» **DESCRIPTION OF THE TASK**:
Among the entries below, how many lines hold the word "skóra"? Reply with the number only.

» **DATA FOR REVIEW**:
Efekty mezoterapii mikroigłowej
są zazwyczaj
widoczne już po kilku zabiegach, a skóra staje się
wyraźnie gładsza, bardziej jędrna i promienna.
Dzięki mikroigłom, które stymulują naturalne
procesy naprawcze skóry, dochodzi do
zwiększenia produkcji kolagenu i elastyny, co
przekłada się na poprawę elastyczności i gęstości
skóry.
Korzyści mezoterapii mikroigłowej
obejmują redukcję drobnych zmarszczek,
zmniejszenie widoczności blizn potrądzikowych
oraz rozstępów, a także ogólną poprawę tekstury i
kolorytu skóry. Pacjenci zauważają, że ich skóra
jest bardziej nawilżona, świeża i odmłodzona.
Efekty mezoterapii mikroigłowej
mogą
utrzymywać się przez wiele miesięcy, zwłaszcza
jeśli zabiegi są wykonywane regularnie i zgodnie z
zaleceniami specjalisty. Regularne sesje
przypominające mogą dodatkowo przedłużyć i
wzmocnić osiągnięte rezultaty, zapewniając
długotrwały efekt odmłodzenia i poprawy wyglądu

---

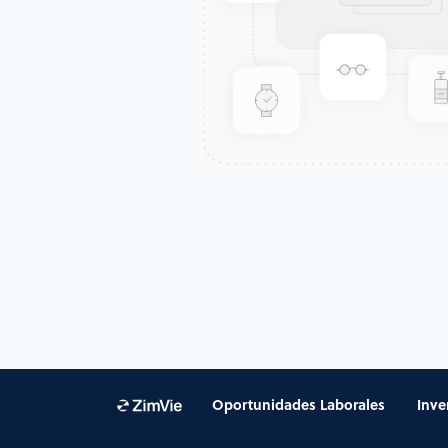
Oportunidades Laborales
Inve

» **COMPLETED EXERCISE**:
2